Your assignment =>
The listing below is to be copied exactly, with pictures excluded.

Exercise inputs =>
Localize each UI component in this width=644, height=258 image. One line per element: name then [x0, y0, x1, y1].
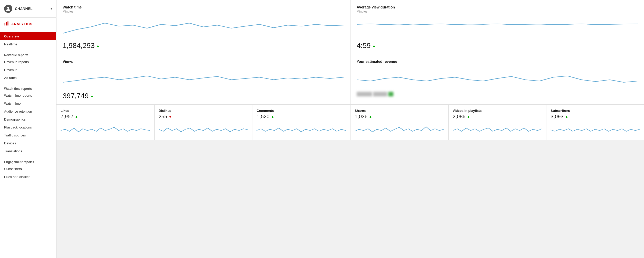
avg-view-chart [357, 15, 638, 38]
sidebar-item-demographics[interactable]: Demographics [0, 115, 56, 123]
metric-dislikes-value: 255 ▼ [159, 114, 248, 120]
analytics-header: ANALYTICS [0, 18, 56, 30]
metric-revenue-title: Your estimated revenue [357, 59, 638, 64]
trend-up-icon-2: ▲ [372, 44, 376, 48]
svg-rect-0 [5, 23, 5, 25]
channel-header[interactable]: CHANNEL ▾ [0, 0, 56, 18]
avatar [4, 5, 12, 13]
metric-watch-time: Watch time Minutes 1,984,293 ▲ [56, 0, 350, 54]
svg-rect-2 [7, 22, 8, 26]
metric-views-value: 397,749 ▲ [63, 92, 344, 100]
sidebar-item-playback-locations[interactable]: Playback locations [0, 123, 56, 131]
channel-name: CHANNEL [15, 7, 51, 11]
metric-avg-subtitle: Minutes [357, 10, 638, 13]
sidebar-item-translations[interactable]: Translations [0, 147, 56, 155]
metric-shares-title: Shares [355, 109, 444, 113]
sidebar-item-watch-time[interactable]: Watch time [0, 100, 56, 107]
likes-chart [61, 122, 150, 137]
sidebar-item-revenue-reports[interactable]: Revenue reports [0, 58, 56, 66]
sidebar-item-overview[interactable]: Overview [0, 32, 56, 40]
metric-playlists-value: 2,086 ▲ [453, 114, 542, 120]
sidebar-item-ad-rates[interactable]: Ad rates [0, 74, 56, 82]
playlists-trend-icon: ▲ [467, 115, 470, 119]
bottom-metrics-grid: Likes 7,957 ▲ Dislikes 255 ▼ [56, 105, 644, 140]
dislikes-trend-icon: ▼ [168, 115, 172, 119]
sidebar-item-audience-retention[interactable]: Audience retention [0, 107, 56, 115]
sidebar-item-likes-dislikes[interactable]: Likes and dislikes [0, 173, 56, 181]
analytics-icon [4, 21, 9, 27]
shares-chart [355, 122, 444, 137]
sidebar-item-revenue[interactable]: Revenue [0, 66, 56, 74]
metric-avg-view-duration: Average view duration Minutes 4:59 ▲ [351, 0, 644, 54]
revenue-blurred [357, 92, 638, 96]
sidebar-item-devices[interactable]: Devices [0, 139, 56, 147]
shares-trend-icon: ▲ [369, 115, 372, 119]
metric-subscribers-title: Subscribers [551, 109, 640, 113]
main-content: Watch time Minutes 1,984,293 ▲ Average v… [56, 0, 644, 258]
metric-revenue: Your estimated revenue [351, 54, 644, 104]
metric-comments-value: 1,520 ▲ [257, 114, 346, 120]
comments-trend-icon: ▲ [271, 115, 274, 119]
sidebar-item-watch-time-reports[interactable]: Watch time reports [0, 92, 56, 100]
views-chart [63, 66, 344, 89]
sidebar-item-traffic-sources[interactable]: Traffic sources [0, 131, 56, 139]
subscribers-trend-icon: ▲ [565, 115, 568, 119]
metric-watch-time-subtitle: Minutes [63, 10, 344, 13]
section-revenue: Revenue reports [0, 50, 56, 58]
metric-dislikes: Dislikes 255 ▼ [155, 105, 252, 140]
section-watchtime: Watch time reports [0, 84, 56, 92]
metric-watch-time-value: 1,984,293 ▲ [63, 42, 344, 50]
sidebar-item-subscribers[interactable]: Subscribers [0, 165, 56, 173]
sidebar: CHANNEL ▾ ANALYTICS Overview Realtime Re… [0, 0, 56, 258]
sidebar-nav: Overview Realtime Revenue reports Revenu… [0, 30, 56, 183]
playlists-chart [453, 122, 542, 137]
comments-chart [257, 122, 346, 137]
subscribers-chart [551, 122, 640, 137]
trend-up-icon-3: ▲ [90, 94, 94, 98]
metric-avg-title: Average view duration [357, 5, 638, 9]
section-engagement: Engagement reports [0, 157, 56, 165]
metric-dislikes-title: Dislikes [159, 109, 248, 113]
metric-subscribers-value: 3,093 ▲ [551, 114, 640, 120]
metric-comments-title: Comments [257, 109, 346, 113]
analytics-label: ANALYTICS [11, 22, 32, 26]
metric-comments: Comments 1,520 ▲ [252, 105, 350, 140]
metric-views: Views 397,749 ▲ [56, 54, 350, 104]
metric-playlists: Videos in playlists 2,086 ▲ [449, 105, 546, 140]
watch-time-chart [63, 15, 344, 38]
metric-likes-value: 7,957 ▲ [61, 114, 150, 120]
metric-views-title: Views [63, 59, 344, 64]
metric-playlists-title: Videos in playlists [453, 109, 542, 113]
metric-likes: Likes 7,957 ▲ [56, 105, 154, 140]
trend-up-icon: ▲ [96, 44, 100, 48]
metric-avg-value: 4:59 ▲ [357, 42, 638, 50]
dislikes-chart [159, 122, 248, 137]
svg-rect-1 [6, 22, 7, 26]
metric-shares: Shares 1,036 ▲ [351, 105, 448, 140]
metric-subscribers: Subscribers 3,093 ▲ [546, 105, 644, 140]
top-metrics-grid: Watch time Minutes 1,984,293 ▲ Average v… [56, 0, 644, 105]
chevron-down-icon: ▾ [51, 7, 52, 11]
sidebar-item-realtime[interactable]: Realtime [0, 40, 56, 48]
revenue-chart [357, 66, 638, 89]
metric-shares-value: 1,036 ▲ [355, 114, 444, 120]
likes-trend-icon: ▲ [75, 115, 78, 119]
metric-likes-title: Likes [61, 109, 150, 113]
metric-watch-time-title: Watch time [63, 5, 344, 9]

Written solution =>
Localize each UI component in this width=644, height=258 image. One line per element: name then [x0, y0, x1, y1].
avg-view-chart [357, 15, 638, 38]
sidebar-item-demographics[interactable]: Demographics [0, 115, 56, 123]
metric-dislikes-value: 255 ▼ [159, 114, 248, 120]
analytics-header: ANALYTICS [0, 18, 56, 30]
metric-revenue-title: Your estimated revenue [357, 59, 638, 64]
trend-up-icon-2: ▲ [372, 44, 376, 48]
svg-rect-0 [5, 23, 5, 25]
channel-header[interactable]: CHANNEL ▾ [0, 0, 56, 18]
avatar [4, 5, 12, 13]
metric-watch-time: Watch time Minutes 1,984,293 ▲ [56, 0, 350, 54]
svg-rect-2 [7, 22, 8, 26]
metric-views-value: 397,749 ▲ [63, 92, 344, 100]
sidebar-item-playback-locations[interactable]: Playback locations [0, 123, 56, 131]
channel-name: CHANNEL [15, 7, 51, 11]
metric-avg-subtitle: Minutes [357, 10, 638, 13]
sidebar-item-translations[interactable]: Translations [0, 147, 56, 155]
metric-shares-title: Shares [355, 109, 444, 113]
sidebar-item-watch-time[interactable]: Watch time [0, 100, 56, 107]
likes-chart [61, 122, 150, 137]
sidebar-item-revenue-reports[interactable]: Revenue reports [0, 58, 56, 66]
sidebar-item-overview[interactable]: Overview [0, 32, 56, 40]
metric-playlists-value: 2,086 ▲ [453, 114, 542, 120]
sidebar-item-ad-rates[interactable]: Ad rates [0, 74, 56, 82]
playlists-trend-icon: ▲ [467, 115, 470, 119]
bottom-metrics-grid: Likes 7,957 ▲ Dislikes 255 ▼ [56, 105, 644, 140]
dislikes-trend-icon: ▼ [168, 115, 172, 119]
sidebar-item-audience-retention[interactable]: Audience retention [0, 107, 56, 115]
sidebar-item-likes-dislikes[interactable]: Likes and dislikes [0, 173, 56, 181]
analytics-icon [4, 21, 9, 27]
shares-chart [355, 122, 444, 137]
sidebar-item-revenue[interactable]: Revenue [0, 66, 56, 74]
metric-avg-view-duration: Average view duration Minutes 4:59 ▲ [351, 0, 644, 54]
revenue-blurred [357, 92, 638, 96]
sidebar-item-devices[interactable]: Devices [0, 139, 56, 147]
shares-trend-icon: ▲ [369, 115, 372, 119]
metric-subscribers-title: Subscribers [551, 109, 640, 113]
main-content: Watch time Minutes 1,984,293 ▲ Average v… [56, 0, 644, 258]
metric-revenue: Your estimated revenue [351, 54, 644, 104]
metric-comments-value: 1,520 ▲ [257, 114, 346, 120]
comments-trend-icon: ▲ [271, 115, 274, 119]
sidebar-item-watch-time-reports[interactable]: Watch time reports [0, 92, 56, 100]
views-chart [63, 66, 344, 89]
sidebar-item-traffic-sources[interactable]: Traffic sources [0, 131, 56, 139]
subscribers-trend-icon: ▲ [565, 115, 568, 119]
metric-watch-time-subtitle: Minutes [63, 10, 344, 13]
section-revenue: Revenue reports [0, 50, 56, 58]
metric-dislikes: Dislikes 255 ▼ [155, 105, 252, 140]
section-watchtime: Watch time reports [0, 84, 56, 92]
metric-watch-time-value: 1,984,293 ▲ [63, 42, 344, 50]
sidebar-item-subscribers[interactable]: Subscribers [0, 165, 56, 173]
sidebar: CHANNEL ▾ ANALYTICS Overview Realtime Re… [0, 0, 56, 258]
sidebar-nav: Overview Realtime Revenue reports Revenu… [0, 30, 56, 183]
playlists-chart [453, 122, 542, 137]
comments-chart [257, 122, 346, 137]
subscribers-chart [551, 122, 640, 137]
trend-up-icon-3: ▲ [90, 94, 94, 98]
metric-avg-title: Average view duration [357, 5, 638, 9]
section-engagement: Engagement reports [0, 157, 56, 165]
metric-dislikes-title: Dislikes [159, 109, 248, 113]
metric-subscribers-value: 3,093 ▲ [551, 114, 640, 120]
metric-comments-title: Comments [257, 109, 346, 113]
analytics-label: ANALYTICS [11, 22, 32, 26]
metric-comments: Comments 1,520 ▲ [252, 105, 350, 140]
metric-views: Views 397,749 ▲ [56, 54, 350, 104]
metric-playlists: Videos in playlists 2,086 ▲ [449, 105, 546, 140]
watch-time-chart [63, 15, 344, 38]
metric-likes-value: 7,957 ▲ [61, 114, 150, 120]
metric-views-title: Views [63, 59, 344, 64]
metric-playlists-title: Videos in playlists [453, 109, 542, 113]
metric-likes: Likes 7,957 ▲ [56, 105, 154, 140]
trend-up-icon: ▲ [96, 44, 100, 48]
metric-avg-value: 4:59 ▲ [357, 42, 638, 50]
dislikes-chart [159, 122, 248, 137]
svg-rect-1 [6, 22, 7, 26]
metric-shares: Shares 1,036 ▲ [351, 105, 448, 140]
metric-subscribers: Subscribers 3,093 ▲ [546, 105, 644, 140]
top-metrics-grid: Watch time Minutes 1,984,293 ▲ Average v… [56, 0, 644, 105]
chevron-down-icon: ▾ [51, 7, 52, 11]
sidebar-item-realtime[interactable]: Realtime [0, 40, 56, 48]
revenue-chart [357, 66, 638, 89]
metric-shares-value: 1,036 ▲ [355, 114, 444, 120]
likes-trend-icon: ▲ [75, 115, 78, 119]
metric-likes-title: Likes [61, 109, 150, 113]
metric-watch-time-title: Watch time [63, 5, 344, 9]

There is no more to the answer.